# Equine Art by Lora Speiser



## 3d equine (Dec 15, 2006)

Here are a couple of things..but you can go to my web site to look at a lot more  www.3dequine.com I just got married on November 25th so some of my images still have my last name of Ward. My last name is now Speiser.


----------



## sparky (Dec 14, 2006)

wow! I can't believe you make these! They are marvolous!


----------



## kristy (Dec 8, 2006)

These are lovely. Did you sculpt and paint or just paint? Either way these are talented pieces. Glad you shared!


----------



## 3d equine (Dec 15, 2006)

The paint horse has some resculpting on it by me and was painted by me... the first one was sculpted by Stacy Tumlinson, painted by me. Here is one of My Original Sculptures, I sculpted him from scratch and then had him cast in a limited edition, His name is Heart Breaker and he was painted by me  in 2005


----------



## kristy (Dec 8, 2006)

Lovely!
My boyfriend sculpts as well.


----------



## [email protected] (Dec 8, 2006)

They are beautiful, Heartbreaker is gorgeous!


----------



## aerogeek (Dec 25, 2006)

Beautiful! I'm learning to paint in acrilics, and also how to prep. I just got the Bailador resin to paint, i'll post pictures when he's done. 
Here is a picture of a painted one (not by me)well the URL anyways...  
http://www.storybookstable.com/Photos/Gallery/Grey/BailadorGrey.jpg[/img]


----------



## Prince#Rider (Dec 29, 2006)

Those are really beautifully done. You have a lot of talent! *claps and gives them all a purple ribbon* By the way, how long does it take you to paint one horse?


----------



## Gammelquarterhorses (Dec 30, 2006)

you are so very talented!!!!


----------



## 3d equine (Dec 15, 2006)

Thank you very much everyone 

*aerogeek*
Bailador is a really rough resin, I have one I have been trying to clean up for a while now. All the little chunks and critters on him drive me crazy. I have managed to smooth out a lot of it but there is a loooong way to go before I would even consider painting him and putting my name on him. He would not be my first choice for a starter resin LOL. Always remember, you are only as good as the products you use, Buy good quality paints, brushes, resins, and models....and practice a lot! Ive been oil painting for 30 years, model horses since 1991.
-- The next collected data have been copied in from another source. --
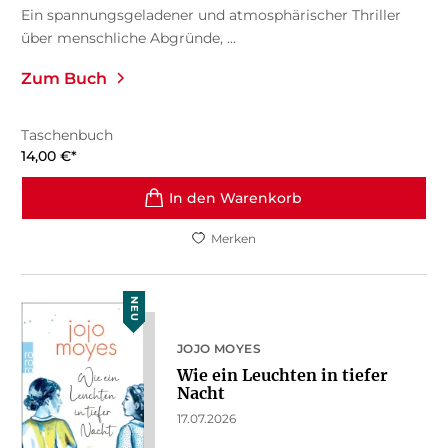
Ein spannungsgeladener und atmosphärischer Thriller
über menschliche Abgründe, ...
Zum Buch
Taschenbuch
14,00
€
*
In den Warenkorb
Merken
NEU
JOJO MOYES
Wie ein Leuchten in tiefer
Nacht
17.07.2026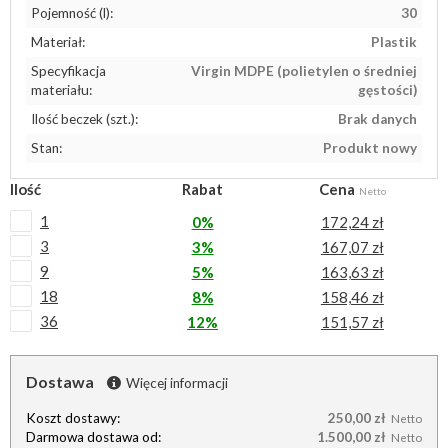
Pojemność (l):
30
Materiał:
Plastik
Specyfikacja
Virgin MDPE (polietylen o średniej
materiału:
gęstości)
Ilość beczek (szt.):
Brak danych
Stan:
Produkt nowy
Ilość
Rabat
Cena
Netto
1
0%
172,24 zł
3
3%
167,07 zł
9
5%
163,63 zł
18
8%
158,46 zł
36
12%
151,57 zł
Dostawa
Więcej informacji
Koszt dostawy:
250,00 zł
Netto
Darmowa dostawa od:
1.500,00 zł
Netto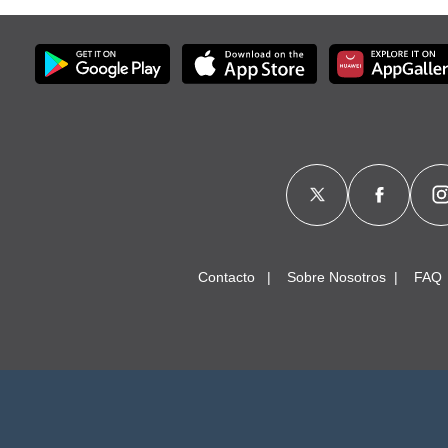
Contacto
Sobre Nosotros
FAQ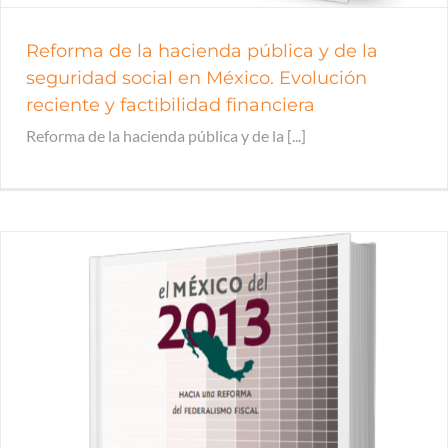
Reforma de la hacienda pública y de la
seguridad social en México. Evolución
reciente y factibilidad financiera
Reforma de la hacienda pública y de la [...]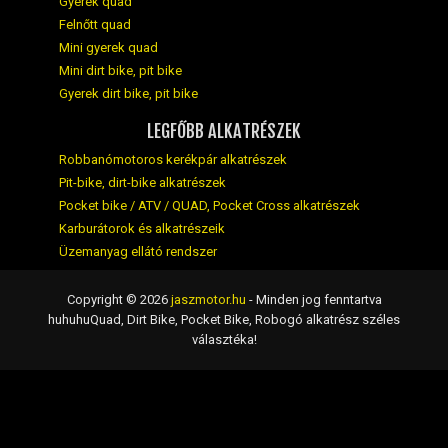
Gyerek quad
Felnőtt quad
Mini gyerek quad
Mini dirt bike, pit bike
Gyerek dirt bike, pit bike
LEGFŐBB ALKATRÉSZEK
Robbanómotoros kerékpár alkatrészek
Pit-bike, dirt-bike alkatrészek
Pocket bike / ATV / QUAD, Pocket Cross alkatrészek
Karburátorok és alkatrészeik
Üzemanyag ellátó rendszer
Copyright © 2026
jaszmotor.hu
- Minden jog fenntartva
huhuhuQuad, Dirt Bike, Pocket Bike, Robogó alkatrész széles
választéka!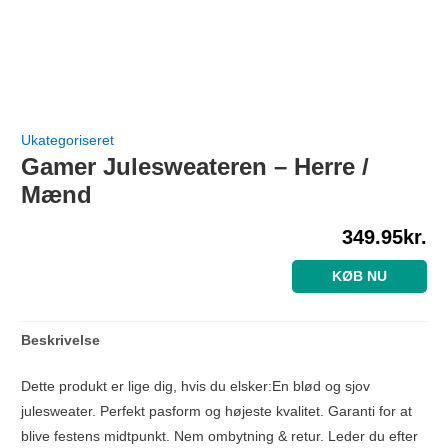
Ukategoriseret
Gamer Julesweateren – Herre /
Mænd
349.95
kr.
KØB NU
Beskrivelse
Dette produkt er lige dig, hvis du elsker:En blød og sjov
julesweater. Perfekt pasform og højeste kvalitet. Garanti for at
blive festens midtpunkt. Nem ombytning & retur. Leder du efter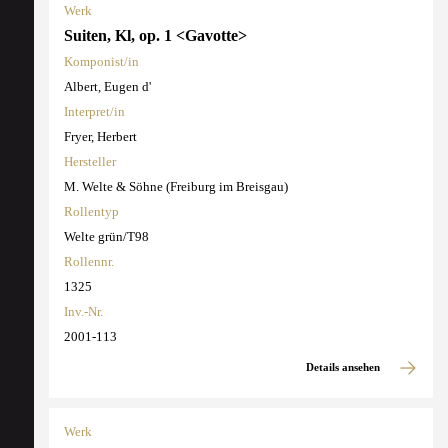
Werk
Suiten, Kl, op. 1 <Gavotte>
Komponist/in
Albert, Eugen d'
Interpret/in
Fryer, Herbert
Hersteller
M. Welte & Söhne (Freiburg im Breisgau)
Rollentyp
Welte grün/T98
Rollennr.
1325
Inv.-Nr.
2001-113
Details ansehen
Werk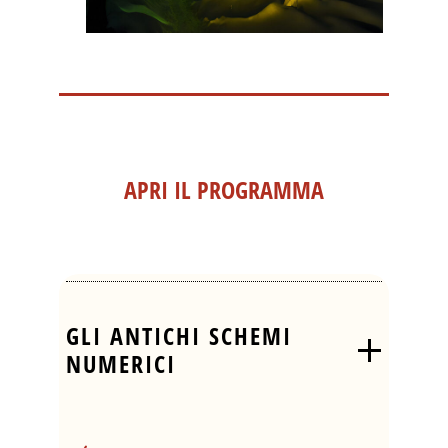
APRI IL PROGRAMMA
GLI ANTICHI SCHEMI
NUMERICI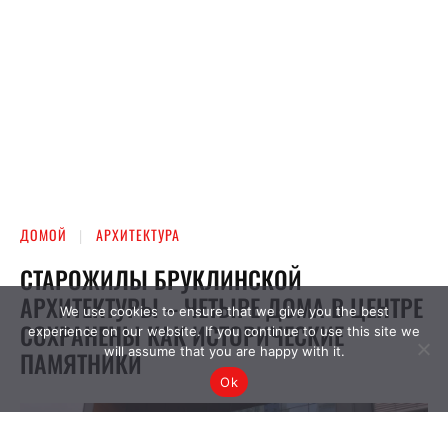
We use cookies to ensure that we give you the best
experience on our website. If you continue to use this site we
will assume that you are happy with it.
Ok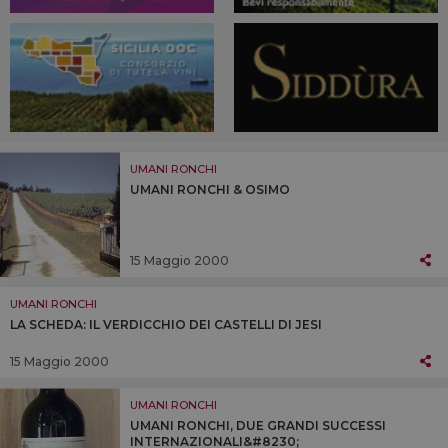
UMANI RONCHI
UMANI RONCHI & OSIMO
15 Maggio 2000
UMANI RONCHI
LA SCHEDA: IL VERDICCHIO DEI CASTELLI DI JESI
15 Maggio 2000
UMANI RONCHI
UMANI RONCHI, DUE GRANDI SUCCESSI
INTERNAZIONALI&#8230;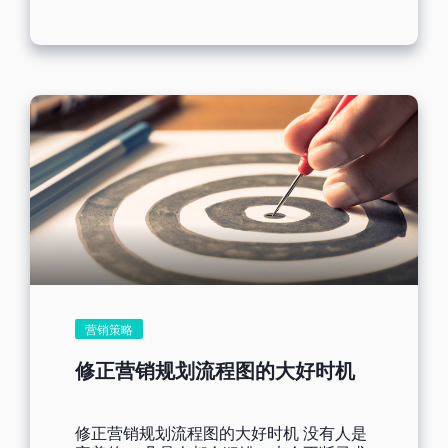
表情符号反而比文字更能传递我们的心
营销的效益。...
情。 不只如此，表情符号还能让讯息增添
一些生动及趣味。 截至 2018 年 6 月，万
国码就收录了 2823 种表情符号。 以下是
2017 年最受欢迎的几种表情符号，您可
以看看大家喜欢用哪些表情符号表达心
情： ? 耸肩 ? 喜极而泣
...
营销策略
修正营销规划流程图的大好时机
修正营销规划流程图的大好时机 没有人是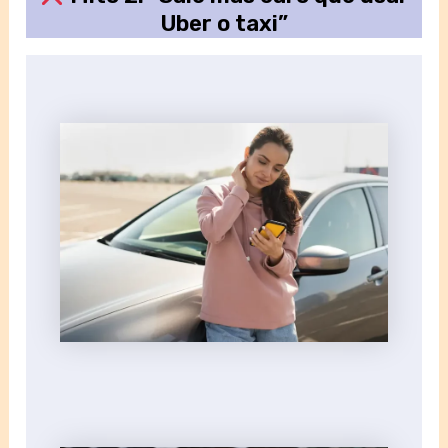
Uber o taxi”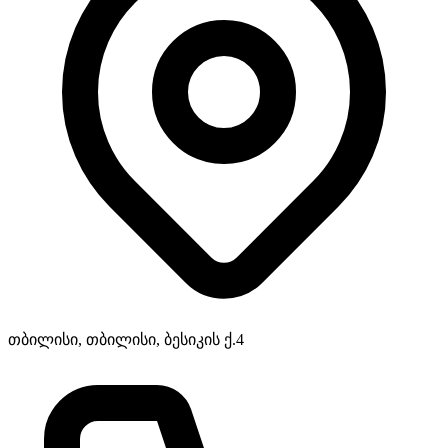
თბილისი, თბილისი, ბესიკის ქ.4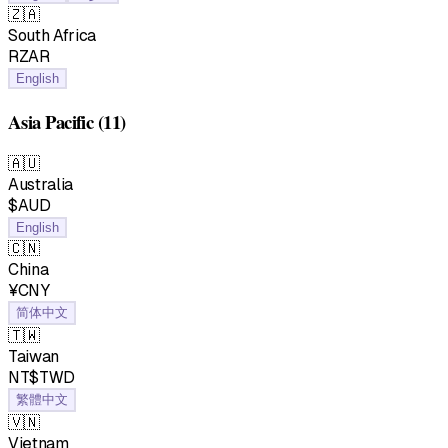
🇿🇦
South Africa
RZAR
English
Asia Pacific
(11)
🇦🇺
Australia
$AUD
English
🇨🇳
China
¥CNY
简体中文
🇹🇼
Taiwan
NT$TWD
繁體中文
🇻🇳
Vietnam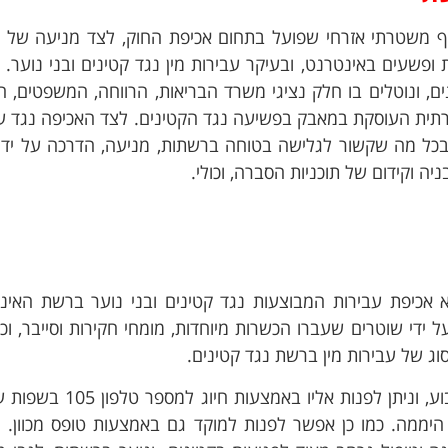
ף משטרתי אזרחי שפועל בתחום אכיפת החוק, לצד מניעה של 
ופשעים באינטרנט, ובעיקר עבירות מין נגד קטינים ובני נוער.
ף לביטחון פנים, ונוטלים בו חלק נציגי משרד הבריאות, הרווחה, המשפטים, ה
 מוקד לאומי 105 ויחידה משטרתית העוסקת במאבק בפשיעה נגד הקטינים. לצד האכיפה נגד 
כל מה שקשור לגלישה בטוחה ברשתות, מניעה, הדרכה על ידי
יה וקידום של תוכניות הסברה, וכולי.
של מוקד 105 (הכפוף ללהב 433) היא אכיפת עבירות המבוצעות נגד קטינים ובני נוער ברשת ה
 ידי שוטרים שעברו הכשרות מיוחדות, מומחי חקירות וסייבר, וכן 
ג של עבירות מין ברשת נגד קטינים.
מוקד 105 פועל 24 שעות במשך כל ימות השבוע, וניתן לפנות אליו ב
היממה. כמו כן אפשר לפנות למוקד גם באמצעות טופס מכוון.
ה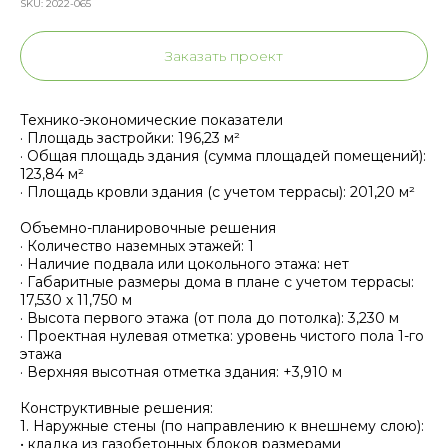
SKU:
2022-065
Заказать проект
Технико-экономические показатели
· Площадь застройки: 196,23 м²
· Общая площадь здания (сумма площадей помещений):
123,84 м²
· Площадь кровли здания (с учетом террасы): 201,20 м²
Объемно-планировочные решения
· Количество наземных этажей: 1
· Наличие подвала или цокольного этажа: нет
· Габаритные размеры дома в плане с учетом террасы:
17,530 х 11,750 м
· Высота первого этажа (от пола до потолка): 3,230 м
· Проектная нулевая отметка: уровень чистого пола 1-го
этажа
· Верхняя высотная отметка здания: +3,910 м
Конструктивные решения:
1. Наружные стены (по направлению к внешнему слою):
• кладка из газобетонных блоков размерами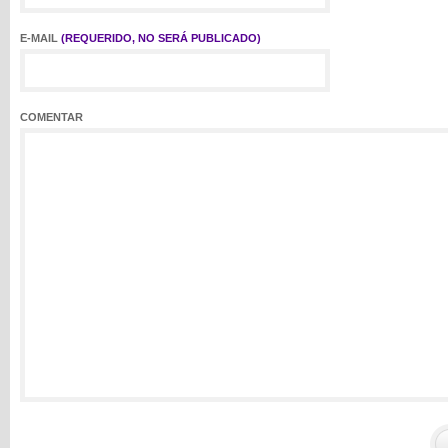
E-MAIL
(REQUERIDO, NO SERÁ PUBLICADO)
COMENTAR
*Prince#Rider* It takes me about two weeks to a month or so to paint a horse, I paint in oils in many many very thin layers so that they are as smooth as frosted glass. If there is sculpting to be doneit sometimes takes me more time.[/b]


----------



## aerogeek (Dec 25, 2006)

*3D equine:
Thanx for the info! Yeah, i've been having trouble prepping him, but fortunattely i got a cleaner casting. I have a question though, on my resin there are like little holes that need to be fiilled in, and a big crack type thing in the middle of his back. What would i fill them all up with? Thanx in advance,
-Bryanna *


----------



## Miischiief (Jan 22, 2007)

thats just


























wow !


----------



## Friesian Mirror (Jan 11, 2007)

3D Equine- What breed of horse is Heartbreaker? And is he doing the Spanish walk? Those models are AWSOME!! You've done a great job on them


----------



## RunicsGirl16 (Feb 13, 2007)

absolutely beautiful! I love the paints!


----------